しかし、さまざまな状況の変化で入居者が退去する可能性はゼロではありません。具体的には以下のとおりです。
- 転勤を命じられた
- 病気を患って療養が必要になった
- 家賃を支払えなくなった など
とくに、定期借家契約における「やむを得ない事情」に該当する場合は、中途解約であっても違約金を請求できない可能性があります。
このように、継続的に家賃収入を得られるはずの譲渡型賃貸住宅投資でも、退去リスクがあることは考慮しておきましょう。
なお、やむを得ない事情の判断は貸主や裁判所に委ねられます。
利回りはさほど高くない
譲渡型賃貸住宅投資では、高い家賃を設定すると入居者との諸条件が合わない可能性が高いです。

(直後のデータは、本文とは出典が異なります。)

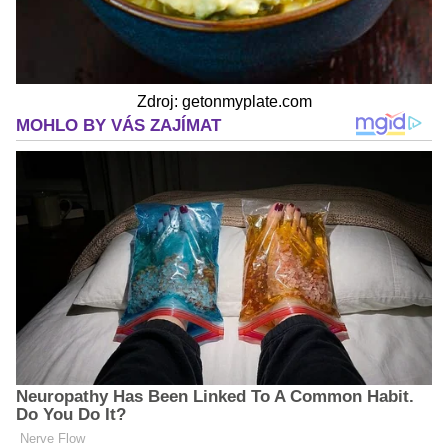
Zdroj: getonmyplate.com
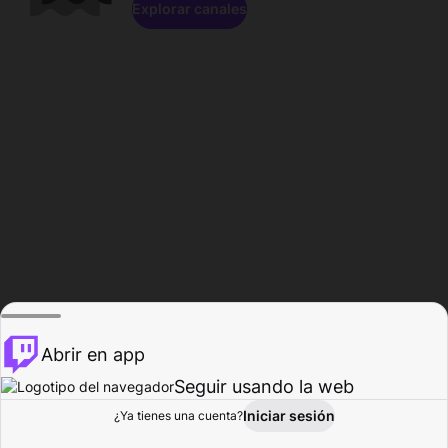
Explorar canales
Abrir en app
Seguir usando la web
Iniciar sesión
Página del
¿Ya tienes una cuenta?
Explorar
Actividad
Perfil
Creador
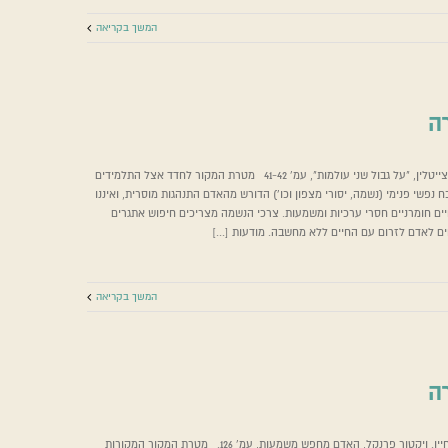
המשך בקריאה
רה
מדריך למורה
מדריך למורה - הלל צייטלין, "על גבול שני עולמות", עמ' 41-42 מטרת המקור לחדד אצל התלמידים
 נפשי פנימי (נשמה, יסורי מצפון וכו') הדורש מהאדם התנהגות מוסרית, ואיננו
- על גבול שתי העולמות
מדריך למורה
ים חומרניים חסרי ערכיות ומשמעות. צרכי הנשמה מצריכים חיפוש אתגרים
ים לאדם לזרום עם החיים ללא מחשבה. מודעות [...]
המשך בקריאה
רה
מדריך למורה
האדם מחפש תוכן לחייו. ויקטור פרנקל, האדם מחפש משמעות, עמ' 126. מטרת המקור המקורות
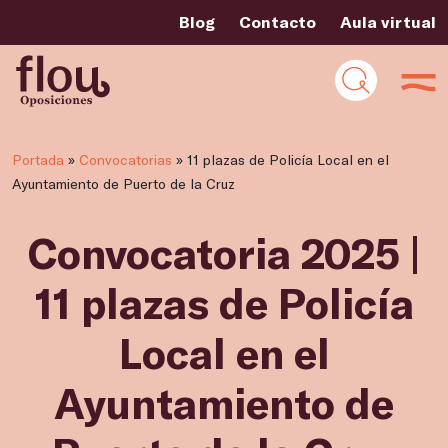
Blog
Contacto
Aula virtual
Portada
»
Convocatorias
»
11 plazas de Policía Local en el
Ayuntamiento de Puerto de la Cruz
Convocatoria 2025 |
11 plazas de Policía
Local en el
Ayuntamiento de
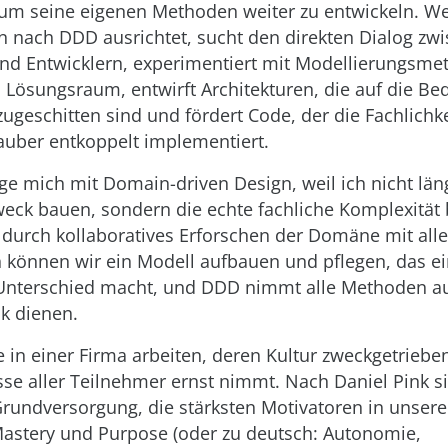
 um seine eigenen Methoden weiter zu entwickeln. We
nach DDD ausrichtet, sucht den direkten Dialog zw
nd Entwicklern, experimentiert mit Modellierungsme
Lösungsraum, entwirft Architekturen, die auf die Bed
zugeschitten sind und fördert Code, der die Fachlichke
auber entkoppelt implementiert.
ige mich mit Domain-driven Design, weil ich nicht län
eck bauen, sondern die echte fachliche Komplexität
durch kollaboratives Erforschen der Domäne mit all
 können wir ein Modell aufbauen und pflegen, das e
Unterschied macht, und DDD nimmt alle Methoden au
k dienen.
e in einer Firma arbeiten, deren Kultur zweckgetrieben
sse aller Teilnehmer ernst nimmt. Nach Daniel Pink s
Grundversorgung, die stärksten Motivatoren in unsere
astery und Purpose (oder zu deutsch: Autonomie,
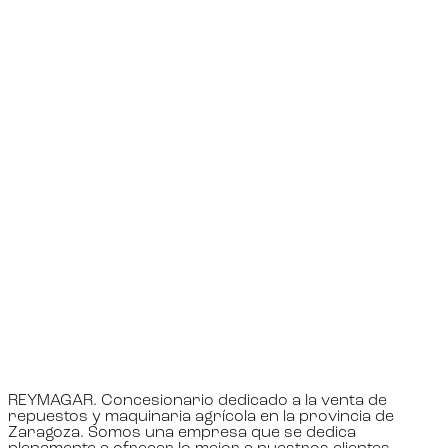
REYMAGAR. Concesionario dedicado a la venta de
repuestos y maquinaria agrícola en la provincia de
Zaragoza. Somos una empresa que se dedica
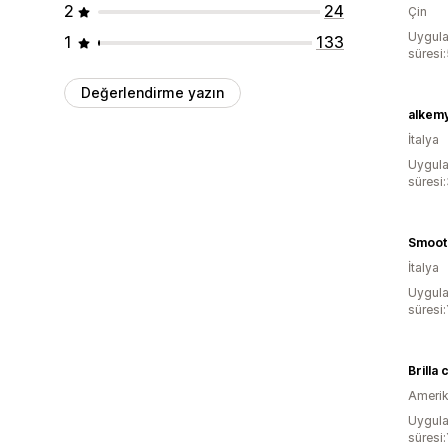
2
24
Çin
Uygula
1
133
süresi
Değerlendirme yazın
alkem
İtalya
Uygula
süresi:
Smoot
İtalya
Uygula
süresi:
Brilla 
Amerika
Uygula
süresi:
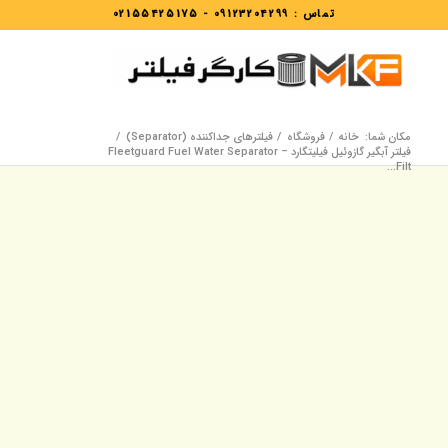
تماس :
09123204299
-
02155425175
مکان شما:
خانه
/
فروشگاه
/
فیلترهای جداکننده (Separator)
/
فیلتر آبگیر گازوئیل فیلیتگارد – Fleetguard Fuel Water Separator
Filt...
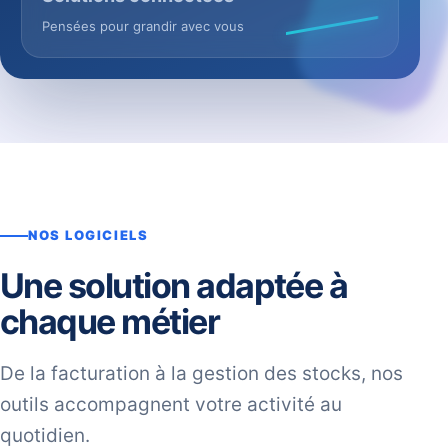
Pensées pour grandir avec vous
NOS LOGICIELS
Une solution adaptée à
chaque métier
De la facturation à la gestion des stocks, nos
outils accompagnent votre activité au
quotidien.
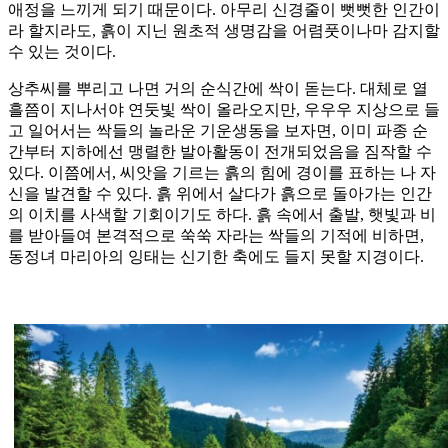
애정을 느끼게 되기 때문이다. 아무리 신경줄이 뻣뻣한 인간이
라 할지라도, 흙이 지닌 원초적 생명감을 어렴풋이나마 감지할
수 있는 것이다.
상추씨를 뿌리고 나면 거의 순식간에 싹이 돋는다. 대체로 열
흘쯤이 지나서야 연둣빛 싹이 올라오지만, 우우우 지상으로 들
고 일어서는 싹들의 놀라운 기운생동을 보자면, 이미 파종 순
간부터 지하에선 맹렬한 발아활동이 전개되었음을 짐작할 수
있다. 이쯤에서, 씨앗을 기르는 흙의 힘에 경이를 표하는 나 자
신을 발견할 수 있다. 흙 위에서 살다가 흙으로 돌아가는 인간
의 이치를 사색할 기회이기도 하다. 흙 속에서 출발, 햇빛과 비
를 받아들여 본격적으로 쑥쑥 자라는 싹들의 기적에 비하면,
동정녀 마리아의 잉태는 신기한 축에도 들지 못할 지경이다.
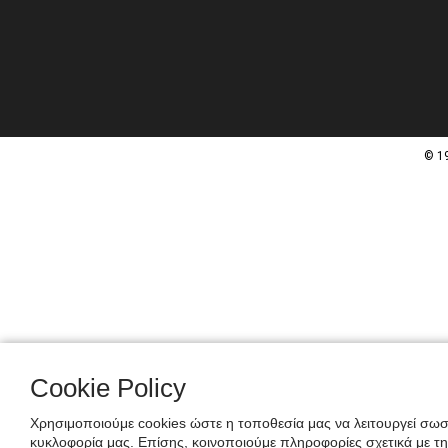
© 1
Cookie Policy
Χρησιμοποιούμε cookies ώστε η τοποθεσία μας να λειτουργεί σωστ
κυκλοφορία μας. Επίσης, κοινοποιούμε πληροφορίες σχετικά με τ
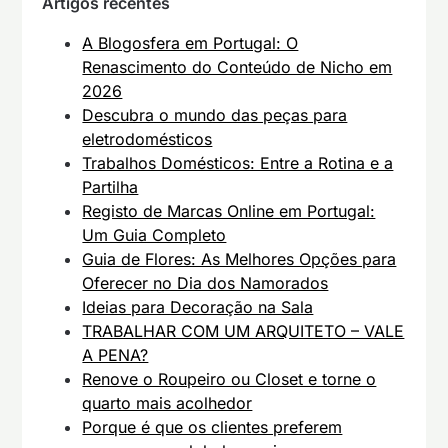
Artigos recentes
A Blogosfera em Portugal: O
Renascimento do Conteúdo de Nicho em
2026
Descubra o mundo das peças para
eletrodomésticos
Trabalhos Domésticos: Entre a Rotina e a
Partilha
Registo de Marcas Online em Portugal:
Um Guia Completo
Guia de Flores: As Melhores Opções para
Oferecer no Dia dos Namorados
Ideias para Decoração na Sala
TRABALHAR COM UM ARQUITETO – VALE
A PENA?
Renove o Roupeiro ou Closet e torne o
quarto mais acolhedor
Porque é que os clientes preferem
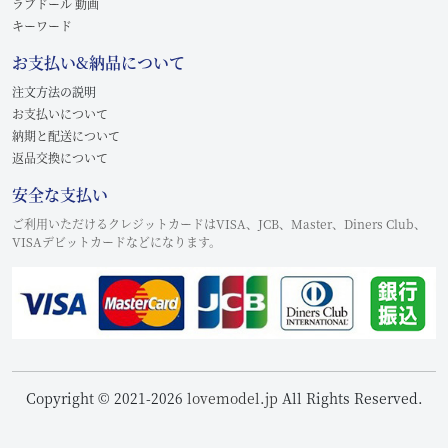
ラブドール 動画
キーワード
お支払い&納品について
注文方法の説明
お支払いについて
納期と配送について
返品交換について
安全な支払い
ご利用いただけるクレジットカードはVISA、JCB、Master、Diners Club、
VISAデビットカードなどになります。
Copyright © 2021-2026
lovemodel.jp
All Rights Reserved.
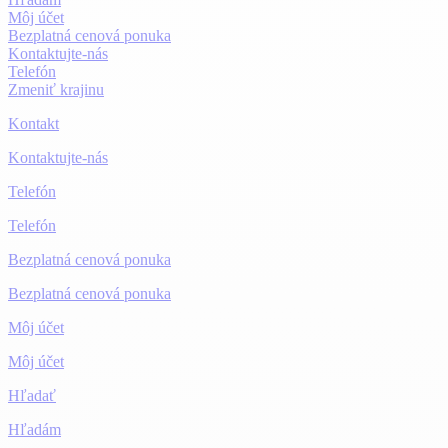
Môj účet
Bezplatná cenová ponuka
Kontaktujte-nás
Telefón
Zmeniť krajinu
Kontakt
Kontaktujte-nás
Telefón
Telefón
Bezplatná cenová ponuka
Bezplatná cenová ponuka
Môj účet
Môj účet
Hľadať
Hľadám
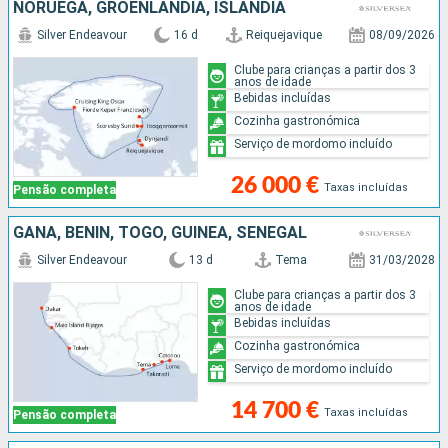
NORUEGA, GROENLANDIA, ISLÂNDIA
Silver Endeavour
16 d
Reiquejavique
08/09/2026
Clube para crianças a partir dos 3
anos de idade
Bebidas incluídas
Cozinha gastronómica
Serviço de mordomo incluído
26 000 €
Taxas incluídas
Pensão completa
GANA, BENIN, TOGO, GUINEA, SENEGAL
Silver Endeavour
13 d
Tema
31/03/2028
Clube para crianças a partir dos 3
anos de idade
Bebidas incluídas
Cozinha gastronómica
Serviço de mordomo incluído
14 700 €
Taxas incluídas
Pensão completa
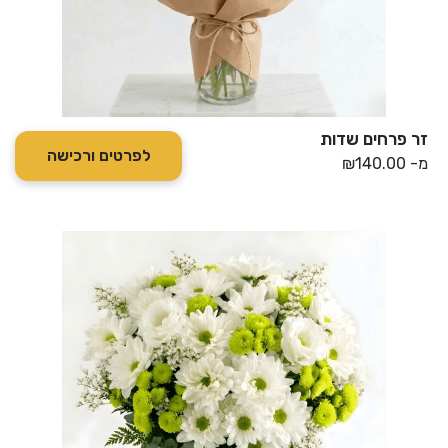
זר פרחים שדות
לפרטים ורכישה
מ-
140.00
₪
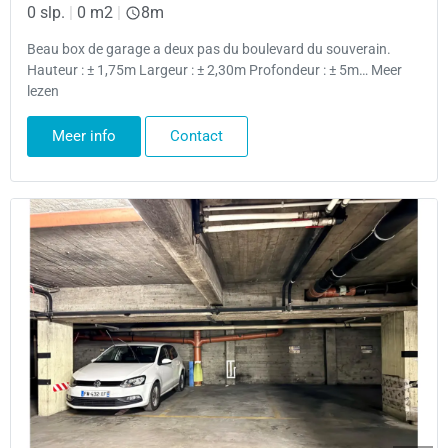
0 slp.
|
0 m2
|
8m
Beau box de garage a deux pas du boulevard du souverain.
Hauteur : ± 1,75m Largeur : ± 2,30m Profondeur : ± 5m… Meer
lezen
Meer info
Contact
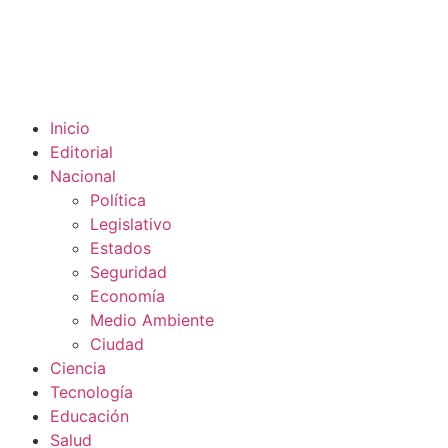
Inicio
Editorial
Nacional
Política
Legislativo
Estados
Seguridad
Economía
Medio Ambiente
Ciudad
Ciencia
Tecnología
Educación
Salud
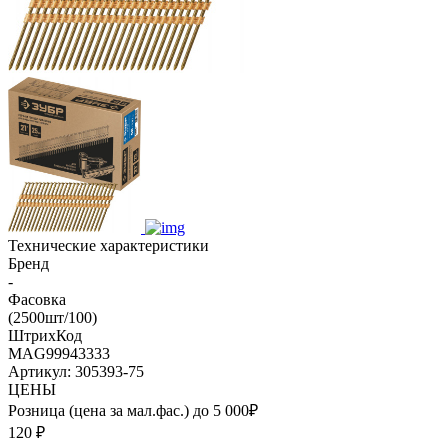
Технические характеристики
Бренд
-
Фасовка
(2500шт/100)
ШтрихКод
MAG99943333
Артикул: 305393-75
ЦЕНЫ
Розница (цена за мал.фас.) до 5 000₽
120
₽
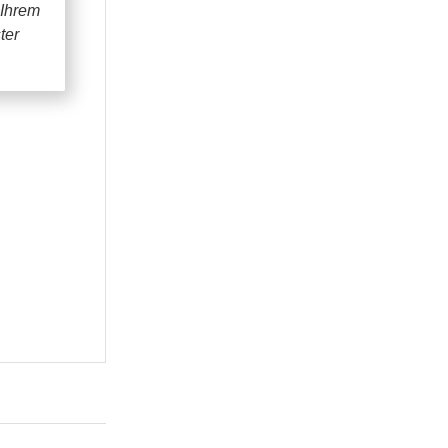
 Ihrem
ter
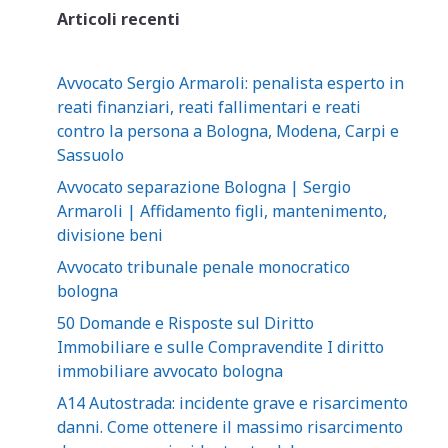
Articoli recenti
Avvocato Sergio Armaroli: penalista esperto in
reati finanziari, reati fallimentari e reati
contro la persona a Bologna, Modena, Carpi e
Sassuolo
Avvocato separazione Bologna | Sergio
Armaroli | Affidamento figli, mantenimento,
divisione beni
Avvocato tribunale penale monocratico
bologna
50 Domande e Risposte sul Diritto
Immobiliare e sulle Compravendite I diritto
immobiliare avvocato bologna
A14 Autostrada: incidente grave e risarcimento
danni. Come ottenere il massimo risarcimento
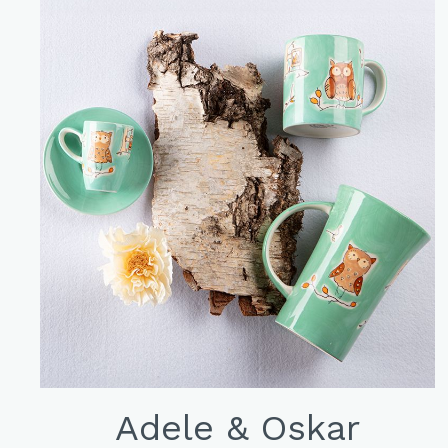
Adele & Oskar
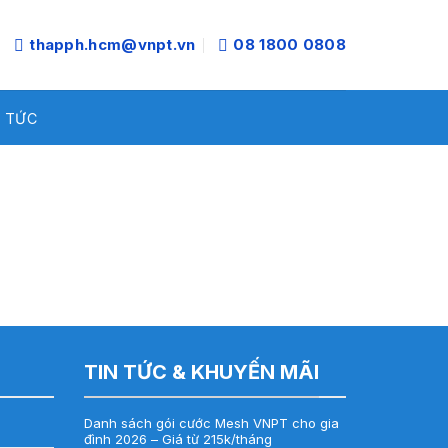
thapph.hcm@vnpt.vn
08 1800 0808
N TỨC
TIN TỨC & KHUYẾN MÃI
Danh sách gói cước Mesh VNPT cho gia
đình 2026 – Giá từ 215k/tháng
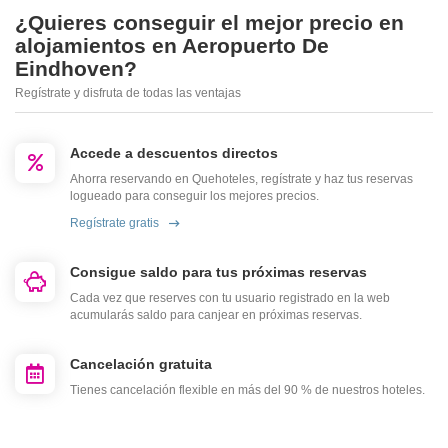
¿Quieres conseguir el mejor precio en
alojamientos en Aeropuerto De
Eindhoven?
Regístrate y disfruta de todas las ventajas
Accede a descuentos directos
Ahorra reservando en Quehoteles, regístrate y haz tus reservas
logueado para conseguir los mejores precios.
Regístrate gratis
Consigue saldo para tus próximas reservas
Cada vez que reserves con tu usuario registrado en la web
acumularás saldo para canjear en próximas reservas.
Cancelación gratuita
Tienes cancelación flexible en más del 90 % de nuestros hoteles.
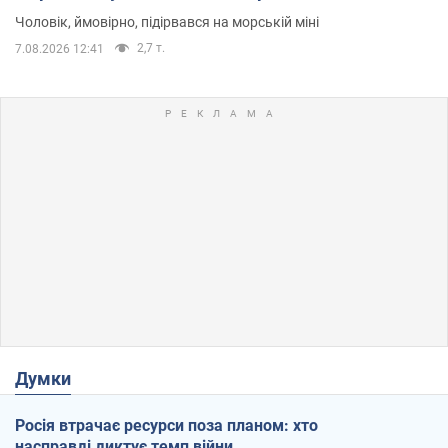
Чоловік, ймовірно, підірвався на морській міні
2,7 т.
7.08.2026 12:41
Думки
Росія втрачає ресурси поза планом: хто
насправді диктує темп війни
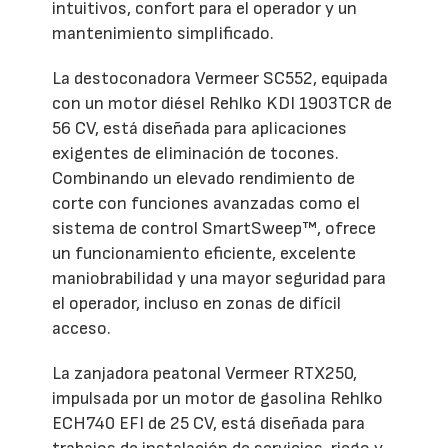
intuitivos, confort para el operador y un
mantenimiento simplificado.
La destoconadora Vermeer SC552, equipada
con un motor diésel Rehlko KDI 1903TCR de
56 CV, está diseñada para aplicaciones
exigentes de eliminación de tocones.
Combinando un elevado rendimiento de
corte con funciones avanzadas como el
sistema de control SmartSweep™, ofrece
un funcionamiento eficiente, excelente
maniobrabilidad y una mayor seguridad para
el operador, incluso en zonas de difícil
acceso.
La zanjadora peatonal Vermeer RTX250,
impulsada por un motor de gasolina Rehlko
ECH740 EFI de 25 CV, está diseñada para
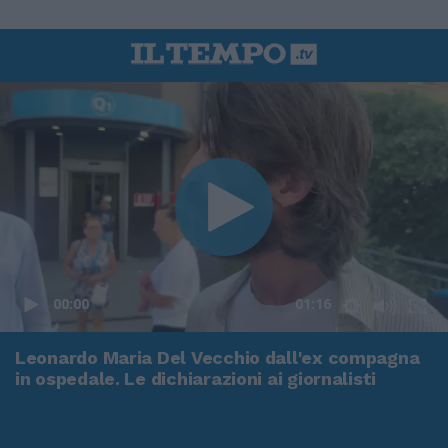
00:00
01:16
Leonardo Maria Del Vecchio dall'ex compagna
in ospedale. Le dichiarazioni ai giornalisti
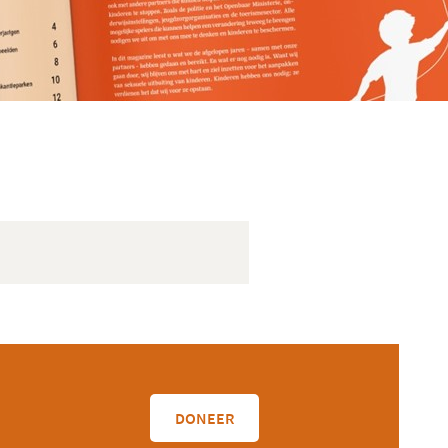
DONEER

長期的に住む前提であることから、入居者の負担を軽減できる金額に設定する必要があります。
そのため、結果として利回りはさほど高くならないケースもあると考えておきましょう。
ただし、通常の賃貸住宅経営ほど空室リスクは高くないため、両者を比較する際は単月や1年の利回りではなく、長期目線で比較する必要があります。
売却益を得られない
通常の賃貸住宅経営では最終的に売却するため、値上がりしている場合は売却益を得られますが、譲渡型賃貸住宅投資では、期間満了後に無償譲渡するのが一般的です。そのため、仮に物件価格が上がっていたとしても売却益は得られません。
期間満了までに黒字化する家賃設定をするか、有償譲渡の契約にするかを考える必要があります。
認知度が低い
譲渡型賃貸住宅投資は新しい契約形態であり、認知度は高くありません。そのため、取り扱っている不動産会社や建築会社も限られると考えましょう。
また、新しい仕組み故に一般に普及するまでは入居者側が不安に感じ、入居希望者が限られる可能性があります。
譲渡型賃貸住宅投資の始め方
譲渡型賃貸住宅投資のメリット・デメリットがわかったところで、ここからは譲渡型賃貸住宅投資の始め方をご紹介します。具体的な流れは以下のとおりです。
- 譲渡型賃貸住宅を取り扱っている不動産会社に相談する
- 土地代や建築費用を支払うための資金を調達する
- 入居希望者を探す
- 入居希望者の審査や希望物件のヒアリング
- 物件の建築(既存住宅の場合はリフォーム)
- 完成後入居開始
- 毎月家賃収入を得る
- 期間満了後に所有権を譲渡する
なお、不動産の所有者は貸主であるため、土地代や建築費用の他に不動産取得税や登記費用、固定資産税などを支払う必要があります。
譲渡型賃貸住宅投資では、入居希望者とのマッチングが重要です。入居者の探し方はさまざまですが、不動産会社に相談するのが最もスムーズでしょう。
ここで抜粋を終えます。